J’ai décidé de partir.
Du ciment de mes os, j’ai comblé
les fissures, les cassures, les blessures,
par les mots infligés. À présent,
je suis brisée. Il n’y aura plus de retour
en arrière. J’ai donc, pendant
que j’en avais encore la force, gravi la
montagne, enjambé les torrents, avalé
les pentes dont je savais que jamais
plus je ne pourrais les redescendre.
Curieux sentiment que chacun de ces
pas en avant, dont j’étais certaine
qu’ils signaient l’impossibilité d’un retour
en arrière. Et pourtant, comme
chacun, j’ai peur de la solitude, du
silence, de l’absence, de la nuit, des
ombres, des non-dits, des cris de la
chouette qui chasse, et des ombres
lasses se prélassant au vent.

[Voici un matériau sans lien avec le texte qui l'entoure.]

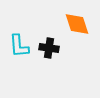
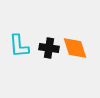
orange diamond: moved 2 px left, 24 px down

Je ne
m’estime plus assez pour vous parler
de moi, et ne vous aime plus assez
pour vous écouter parler de vous. Je
préfère de vous le souvenir ; du lait,
la crème ; de la crème, le beurre. Il y
a dans ce silence nouveau qui m’enserre,
une vérité qui va naître, je le
sens. Je n’ai jamais pris le temps
de m’arrêter, et j’ai toujours remis
à demain cette rencontre avec moimême…
Cette fois je ne peux plus la
différer.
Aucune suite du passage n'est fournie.